• REQUIRED ACTION
From the entries below, please output exactly the lines starting at the one containing "you want to pick a domain name registrar that" and ending at the one containing "you will want", both included.

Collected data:
⁂

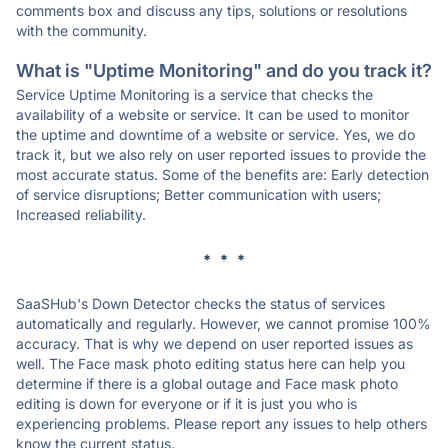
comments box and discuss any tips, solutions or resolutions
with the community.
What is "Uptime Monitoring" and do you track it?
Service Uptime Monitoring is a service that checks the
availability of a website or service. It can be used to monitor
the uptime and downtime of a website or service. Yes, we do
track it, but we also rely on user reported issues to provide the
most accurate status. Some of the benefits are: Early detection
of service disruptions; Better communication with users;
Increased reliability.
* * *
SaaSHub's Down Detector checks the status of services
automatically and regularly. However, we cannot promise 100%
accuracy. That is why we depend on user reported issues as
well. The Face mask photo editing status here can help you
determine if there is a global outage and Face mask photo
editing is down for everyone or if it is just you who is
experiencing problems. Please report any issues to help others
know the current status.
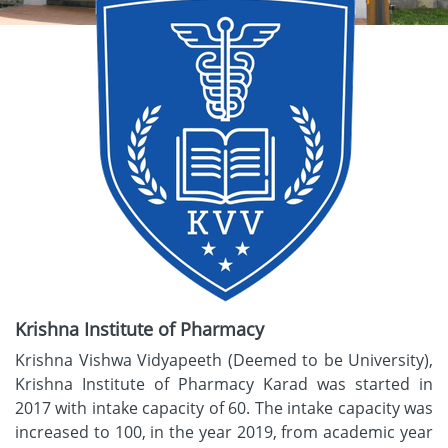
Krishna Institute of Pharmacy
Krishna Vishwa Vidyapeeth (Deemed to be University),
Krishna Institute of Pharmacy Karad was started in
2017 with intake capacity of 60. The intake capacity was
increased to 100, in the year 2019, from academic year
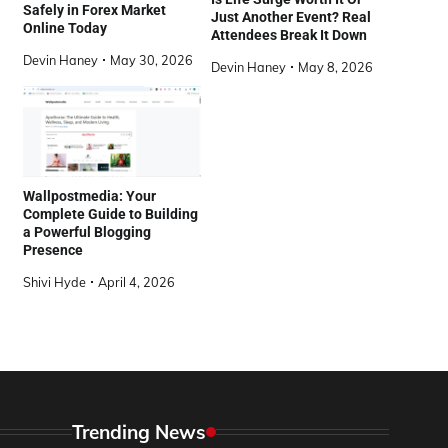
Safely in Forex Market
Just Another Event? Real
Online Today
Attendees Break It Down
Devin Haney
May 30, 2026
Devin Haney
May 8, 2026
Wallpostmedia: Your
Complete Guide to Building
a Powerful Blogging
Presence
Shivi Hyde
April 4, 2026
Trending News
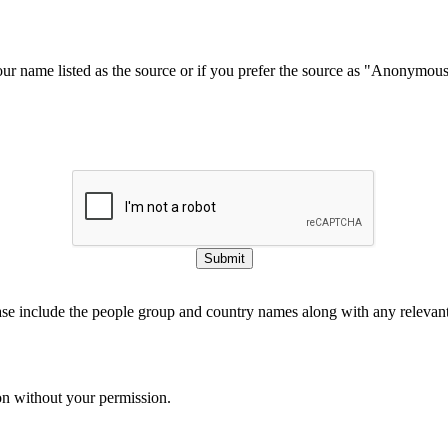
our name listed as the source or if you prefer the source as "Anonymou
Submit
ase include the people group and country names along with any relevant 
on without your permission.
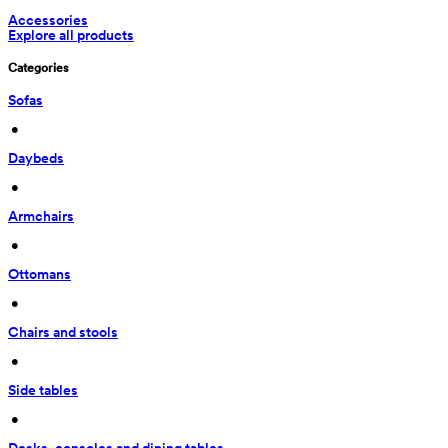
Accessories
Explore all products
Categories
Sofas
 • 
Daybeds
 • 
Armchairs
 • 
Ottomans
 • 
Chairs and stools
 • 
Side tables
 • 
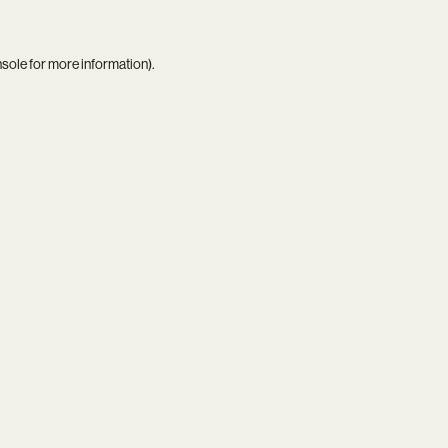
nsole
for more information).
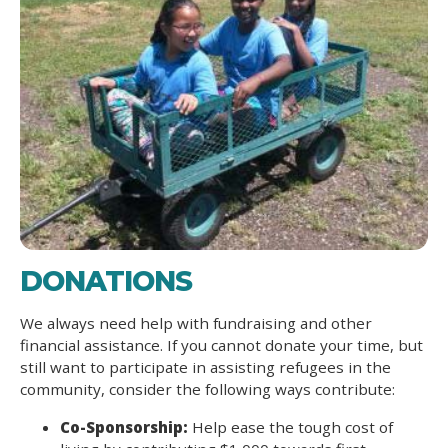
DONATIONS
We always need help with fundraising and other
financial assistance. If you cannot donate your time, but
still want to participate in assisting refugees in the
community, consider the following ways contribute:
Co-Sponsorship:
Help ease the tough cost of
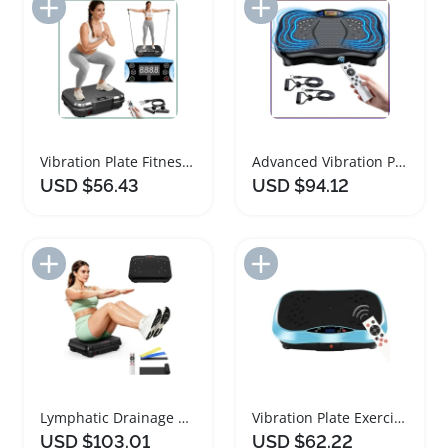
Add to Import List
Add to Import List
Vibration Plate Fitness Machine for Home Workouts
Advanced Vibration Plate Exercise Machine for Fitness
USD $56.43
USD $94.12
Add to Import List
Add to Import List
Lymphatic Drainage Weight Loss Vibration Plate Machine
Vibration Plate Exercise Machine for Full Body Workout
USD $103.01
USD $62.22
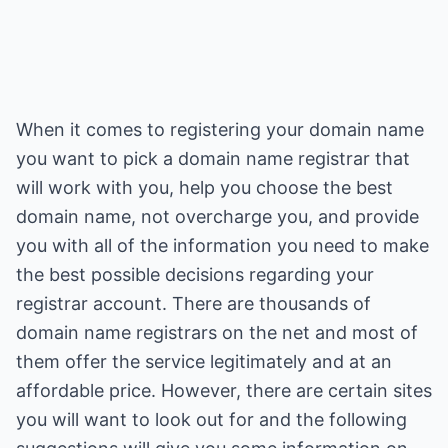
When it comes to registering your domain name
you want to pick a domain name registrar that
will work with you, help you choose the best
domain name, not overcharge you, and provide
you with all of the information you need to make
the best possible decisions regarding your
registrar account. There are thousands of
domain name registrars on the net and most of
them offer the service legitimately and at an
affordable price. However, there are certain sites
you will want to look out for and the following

⁂

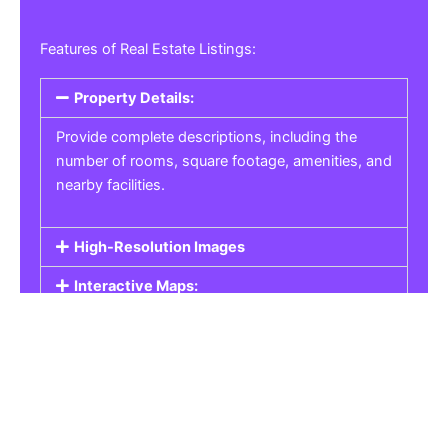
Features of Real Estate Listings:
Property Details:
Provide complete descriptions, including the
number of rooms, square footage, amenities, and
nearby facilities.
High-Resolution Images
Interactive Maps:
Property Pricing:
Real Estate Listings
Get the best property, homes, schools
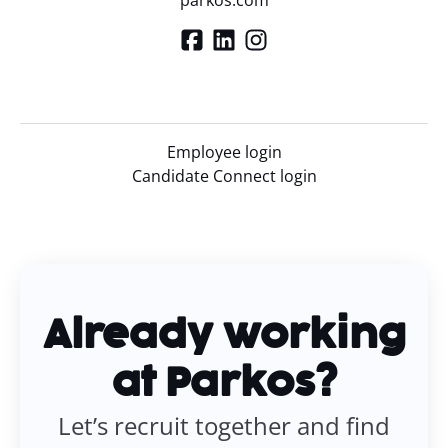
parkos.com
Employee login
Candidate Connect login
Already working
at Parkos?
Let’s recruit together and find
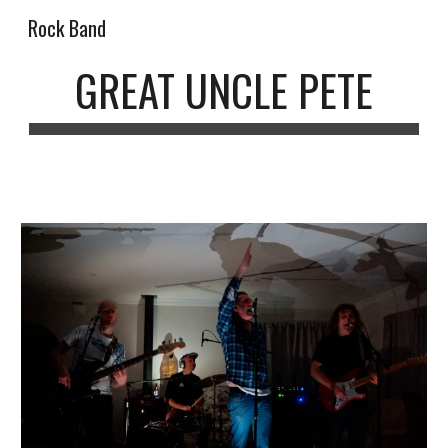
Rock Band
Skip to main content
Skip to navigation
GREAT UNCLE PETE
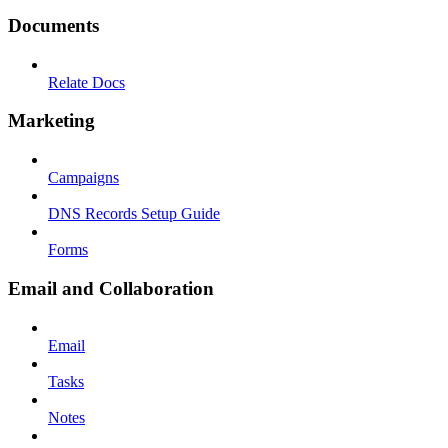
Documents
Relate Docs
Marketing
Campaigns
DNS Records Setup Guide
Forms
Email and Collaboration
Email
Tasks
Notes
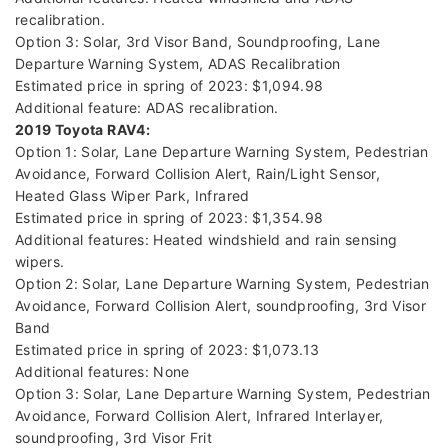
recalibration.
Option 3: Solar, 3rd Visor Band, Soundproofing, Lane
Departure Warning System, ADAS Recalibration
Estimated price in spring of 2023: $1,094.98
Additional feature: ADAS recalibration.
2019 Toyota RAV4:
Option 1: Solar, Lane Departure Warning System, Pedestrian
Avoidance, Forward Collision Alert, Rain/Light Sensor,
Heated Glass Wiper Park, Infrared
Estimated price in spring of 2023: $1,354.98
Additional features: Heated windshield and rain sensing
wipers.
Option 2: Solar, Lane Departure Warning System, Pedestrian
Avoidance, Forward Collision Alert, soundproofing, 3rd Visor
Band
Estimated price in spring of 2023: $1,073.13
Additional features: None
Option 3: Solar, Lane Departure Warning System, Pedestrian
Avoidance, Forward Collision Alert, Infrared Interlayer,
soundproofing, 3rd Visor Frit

⁂

• YOUR RESPONSE
you want to pick a domain name registrar that
will work with you, help you choose the best
domain name, not overcharge you, and provide
you with all of the information you need to make
the best possible decisions regarding your
registrar account. There are thousands of
domain name registrars on the net and most of
them offer the service legitimately and at an
affordable price. However, there are certain sites
you will want to look out for and the following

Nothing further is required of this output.